David Douard

Bastardized and truncated forms of language motivate David Douard’s approach to sculpture. The improvised elisions and contractions in vernacular discourse and the inclusiveness of a vague pronoun coursed through communication technologies, bodily and electronic alike, in his exhibition “Bat-Breath. Battery.” The desire to render such phenomena visible was most obviously embodied in six square shadow boxes, which, corresponding in size to a large cutout excised by the artist in a wall connecting two gallery spaces, suggested cross-sections of the building’s hidden electrical interior. Several of these, such as WE (breath) (all works 2015), feature textiles with silk-screened images of a mouth exhaling thick strands of smokelike effluvia. Atop these pictures, which recall late-nineteenth-century paranormal photography of ectoplasm, tangles of copper filament overlaid skeins of aluminum dross embossed with the pronoun WE.
The exhibition intertwined elements of domestic interiors with urban space, by turns alienating or offering refuge. Anonymous confessional poetry harvested from Internet chat/boards was broadcast on speakers in an ancillary gallery. Recited by the singer Ay Avahher mouth restrained, the press release said, by an unseen form of jewelrythese slurred laments overlapped in loosely alternating tracks, only sporadically intelligible. Communication is less important in Douard’s practice than the performance of materials. And though he makes use of the conductive power of bodily fluids and electrical networks, he appears equally inclined to arrest their flows and interrupt their currents. Along one wall, crumpled dish towels cloaked blown glass orbs that appeared to be inflated by breath from gaping mouths cast in metal, while another group of constructions included plaster casts of balloons and eggshells, each evidencing a desire to give fixed form to respiration and embryonic unity.

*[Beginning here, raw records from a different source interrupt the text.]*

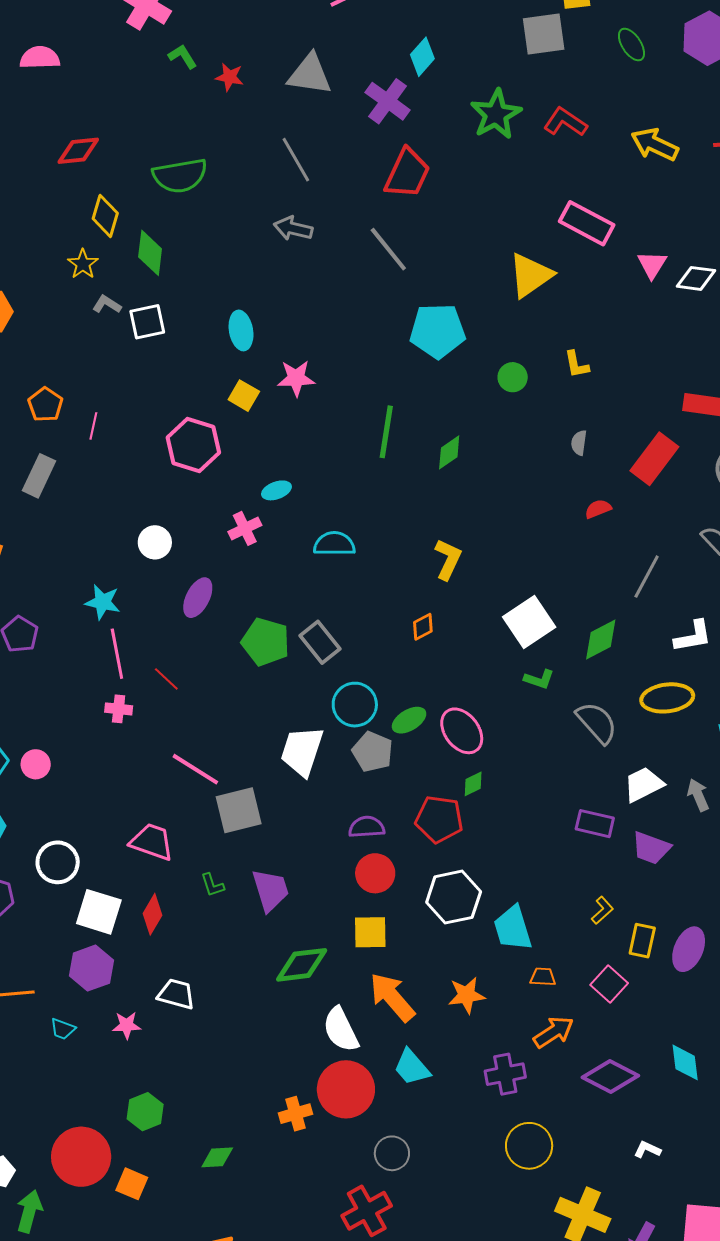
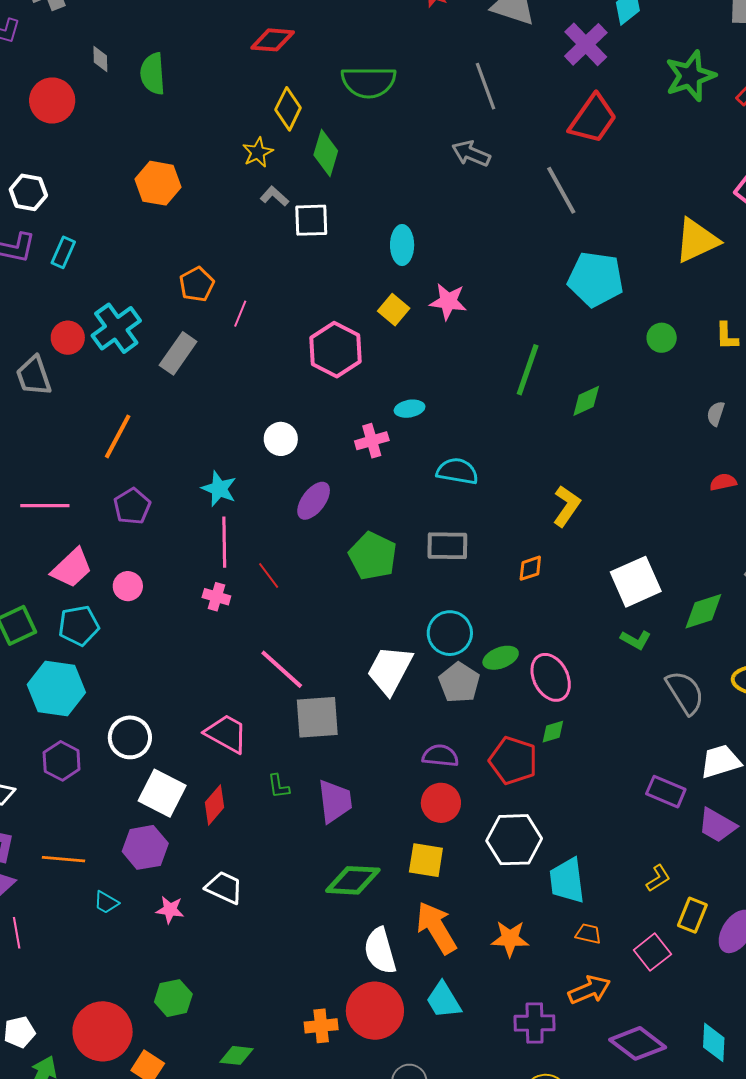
gray rectangle: (320, 642) -> (447, 546), moved, turned -60
pink circle: (36, 764) -> (128, 586), moved

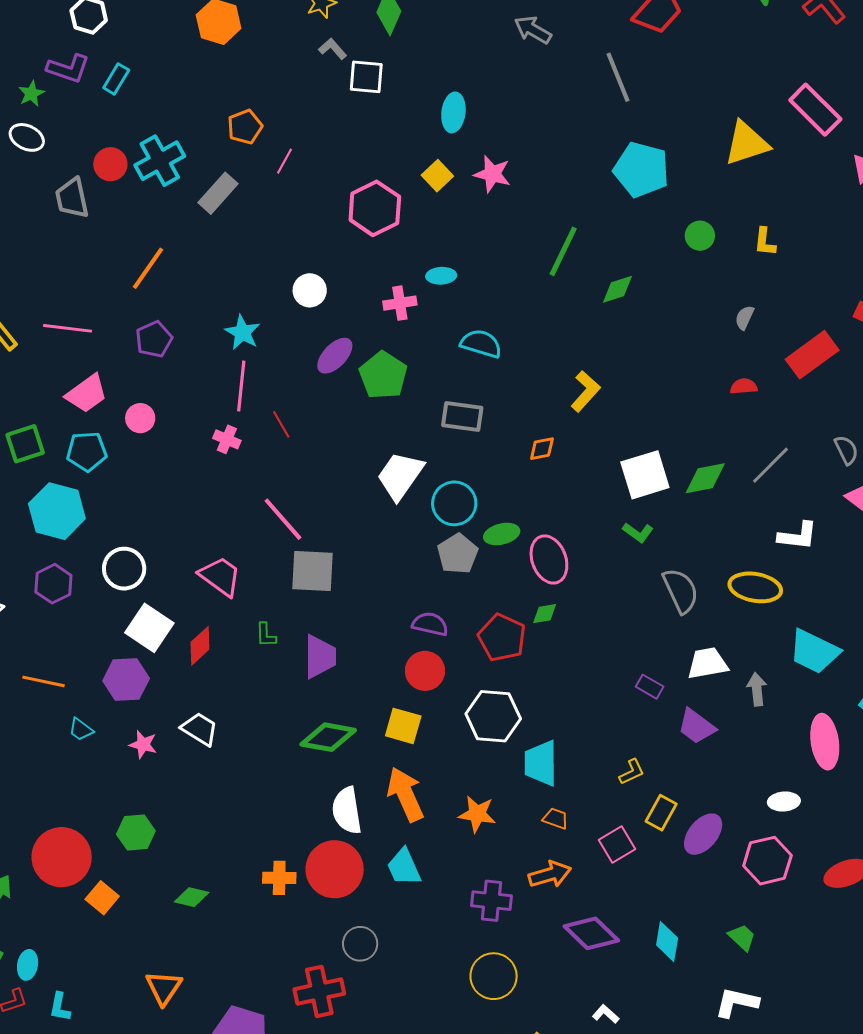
green pentagon: (373, 556) -> (383, 375), moved
green diamond: (703, 611) -> (705, 478), moved
white trapezoid: (390, 670) -> (400, 476), moved
purple rectangle: (666, 792) -> (650, 687), size x0.7

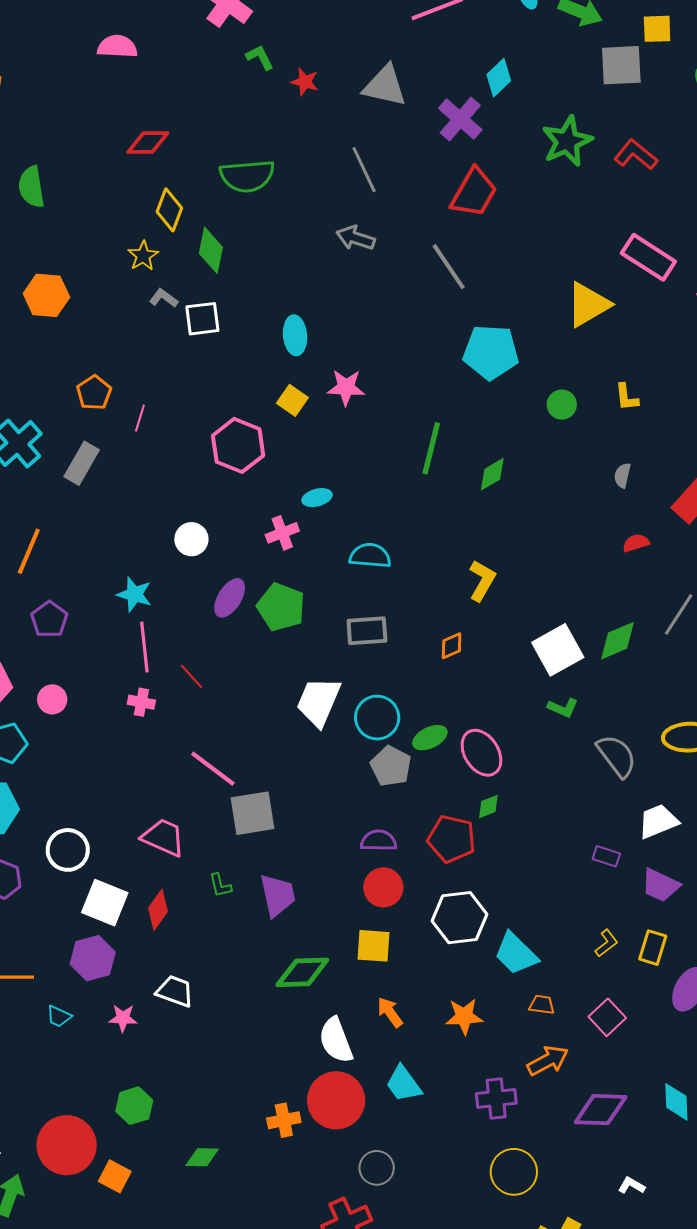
cyan trapezoid: (541, 763) -> (516, 954), turned -33
orange arrow: (405, 794) -> (390, 1012), size x0.6
yellow rectangle: (661, 813) -> (653, 948), moved
purple diamond: (591, 933) -> (601, 1110), turned -30

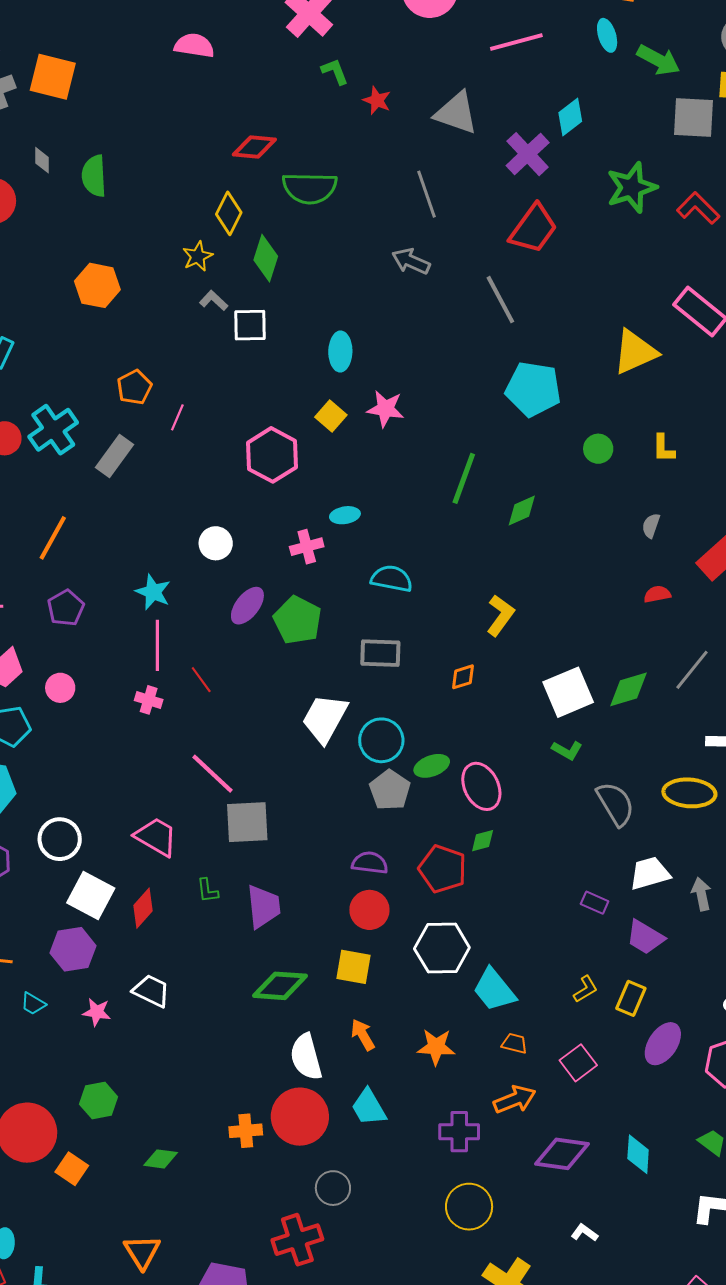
red diamond: (148, 143) -> (254, 147), moved

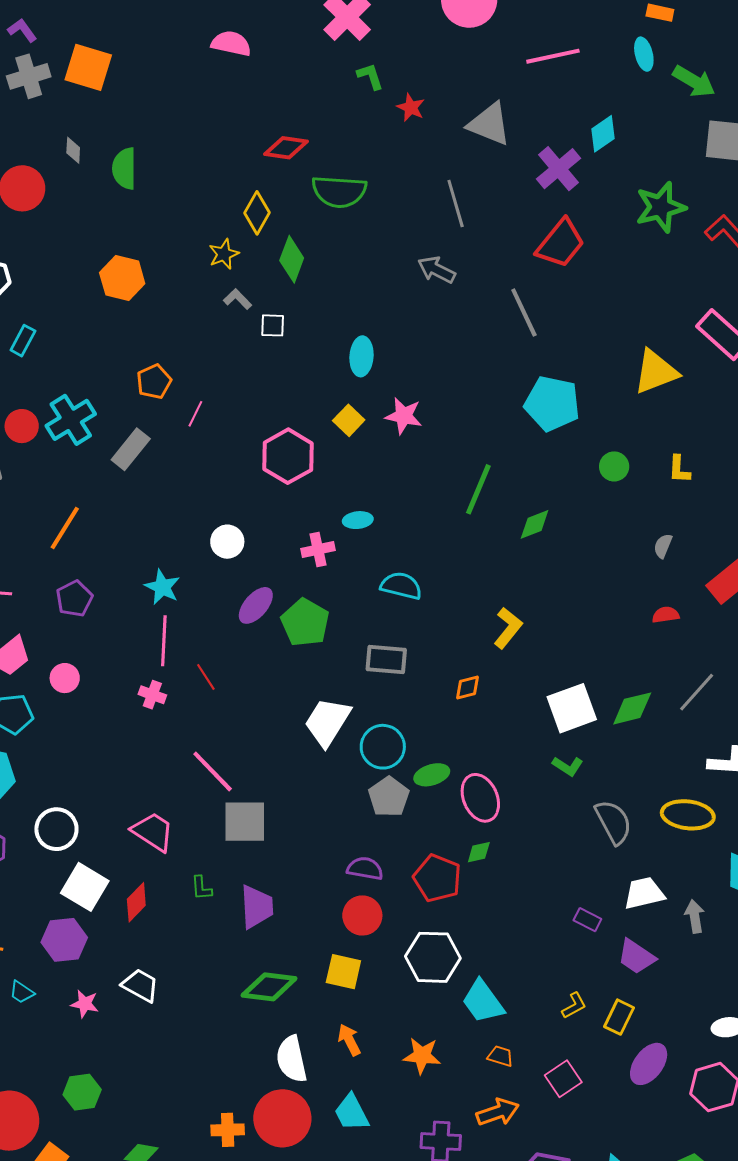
white square: (250, 325) -> (273, 325), size x0.7

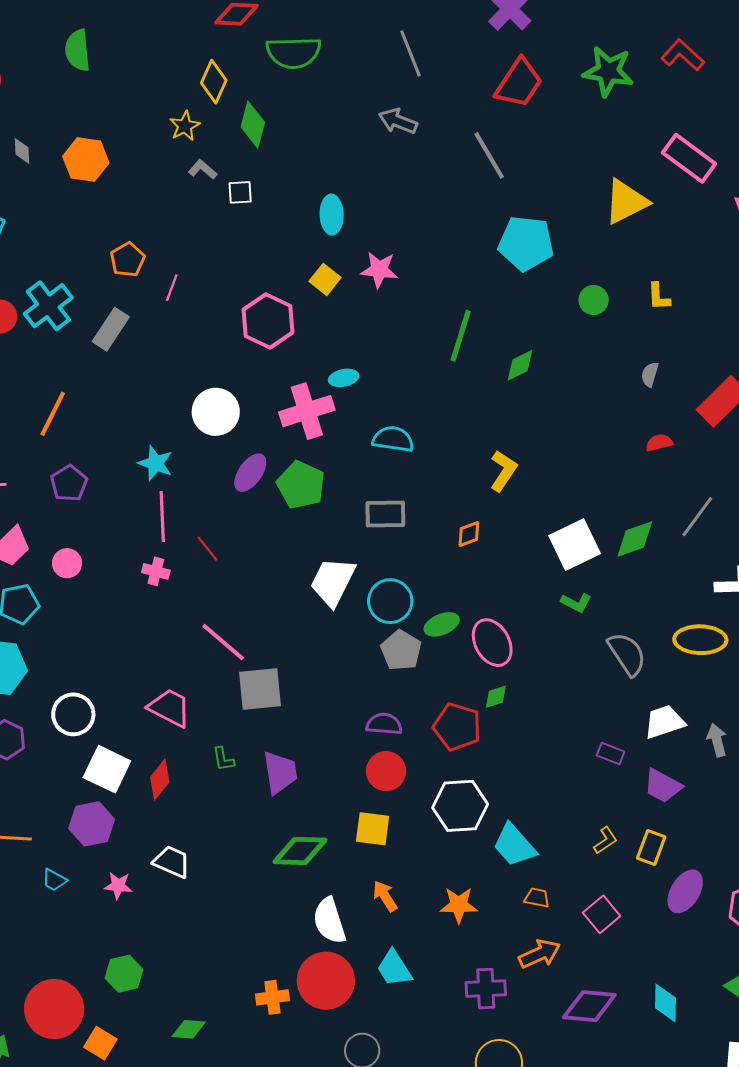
gray diamond: (73, 150) -> (22, 151), moved
green star: (661, 207) -> (608, 71), moved, turned 30
white circle: (227, 542) -> (216, 412), size x1.4
pink cross: (318, 550) -> (307, 411), size x1.6

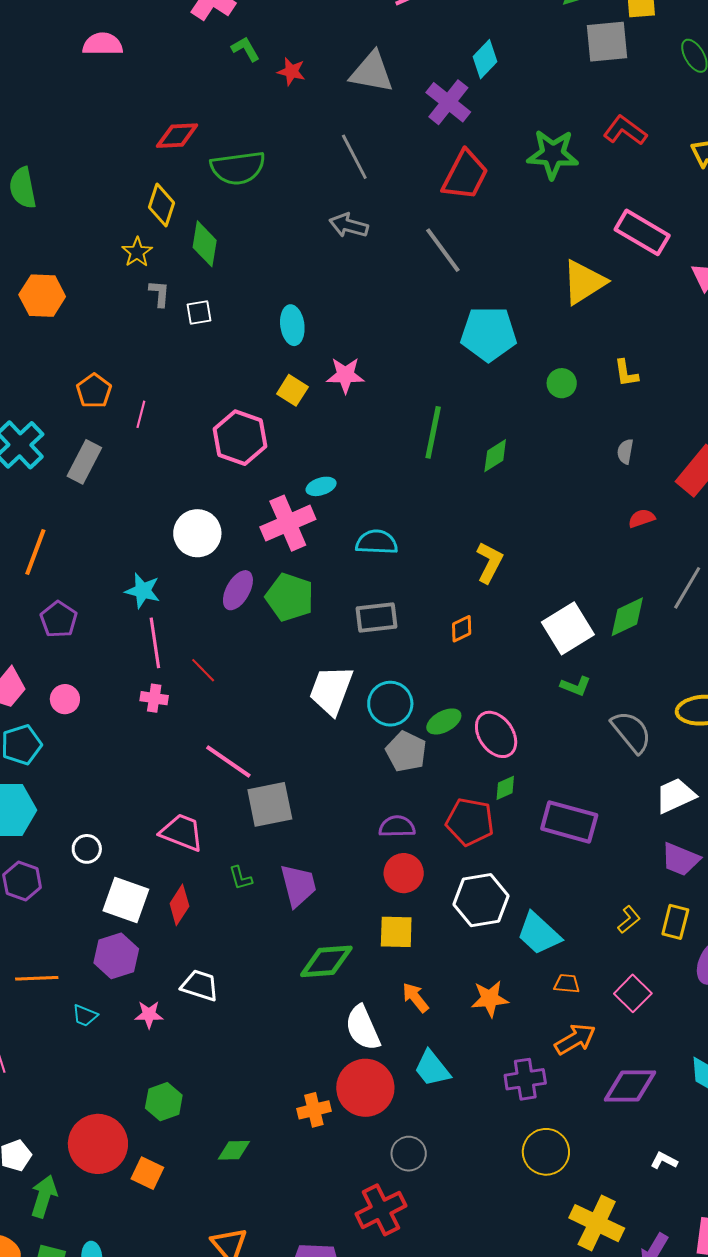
gray L-shape: (203, 169) -> (159, 293), turned 60
white circle: (73, 714) -> (87, 849), size x0.7
purple rectangle: (611, 754) -> (569, 822), moved, size x2.0

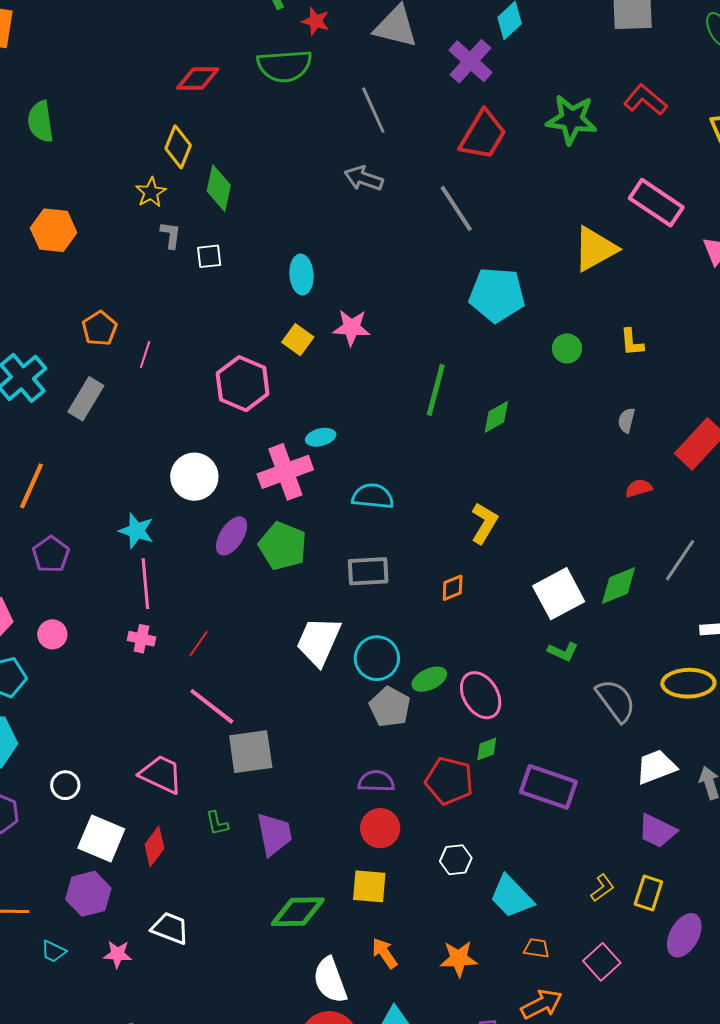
green semicircle: (238, 168) -> (285, 66), moved
red line: (203, 670) -> (199, 644), moved, turned 76
white hexagon: (481, 900) -> (456, 860), size x0.6

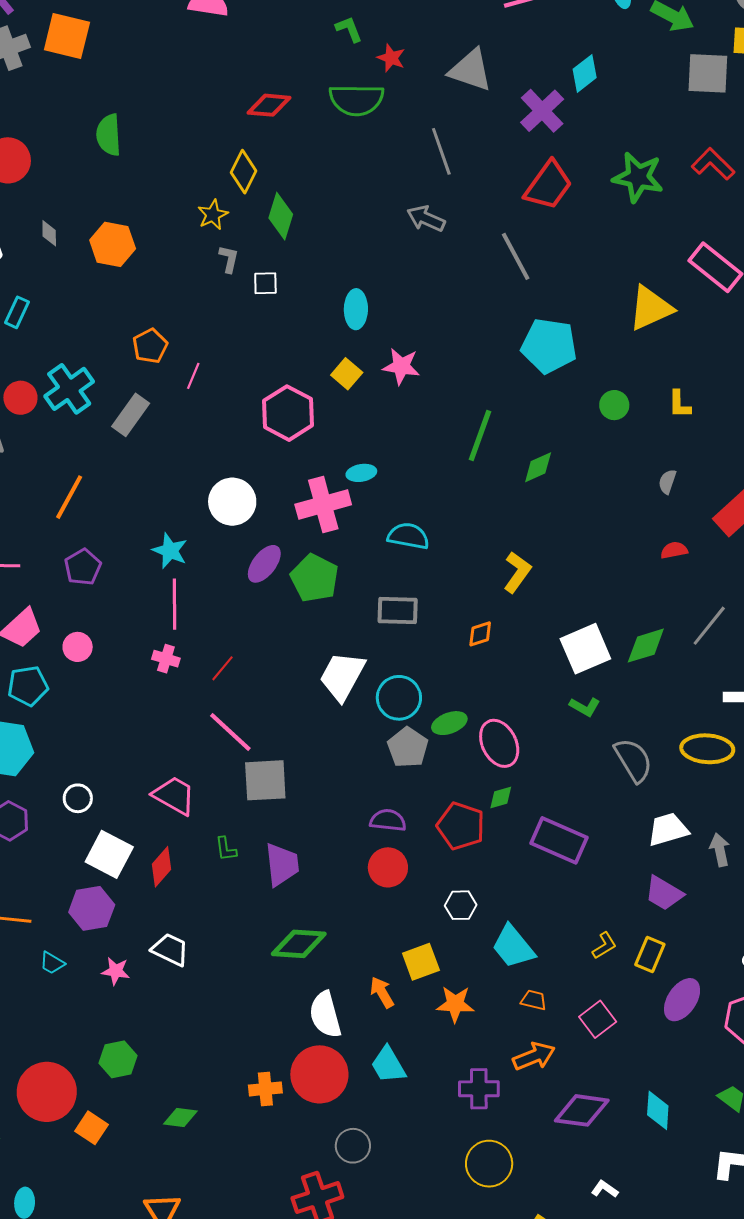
yellow square: (369, 886) -> (421, 962), moved, turned -30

Light was used as a material to code the exhibition space. WE (feel the room and live there) 1 and 2, composed simply of the bright sodium lights used in streetlamps, bathed subsidiary rooms in inhospitable yellow hues. At the center of the daylight-balanced main gallery, three jellyfish-like chandeliers, titled WE (new street / no name) 1–3, were suspended from the ceiling by cast-aluminum bars resembling spinal cords. Lycra draped over metal scaffolding formed their bodies, with electrical cords dangling through the crewneck-shirt openings at each apex. Since they’d been hung below eye level, one had to crouch to peer beneath the outermost shell to see an exposed lightbulb near a second, inner enclosure of fabric enveloping an ovoid wicker cradle basket, itself illuminated from within. These assemblages-cum-light-fixtures evoke the maternal body and the refuge of the womb, while formally requiring one to probe their external skins to discover luminous cores. This logic of layering and disclosure seems key to their potential as designs for an alternative space of relation that Douard appears to imaginecocooned, but capable of communicating with an exterior, as a “new street” with “no name,” as suggested by the title.
Anonymity appeared as a virtue here. The collective subject “WE,” suspended in advance of any predicate, was also attached to the title of each work in the show and suggested another mode of being “untitled.” To be part of a nameless plurality might apply to the integral unity of the womb, prior to the naming that announces differentiation. In interviews, the artist has characterized his works as fossils of quotidian existence, but he has also described them as stillborn. It is this qualified relationship to life, never to be born or die, that is both intriguing and unsettling in Douard’s organic-technical hybrids. Just as the “we” of his titles remains provisional, these figures are at once ungrounded and hyper-connected.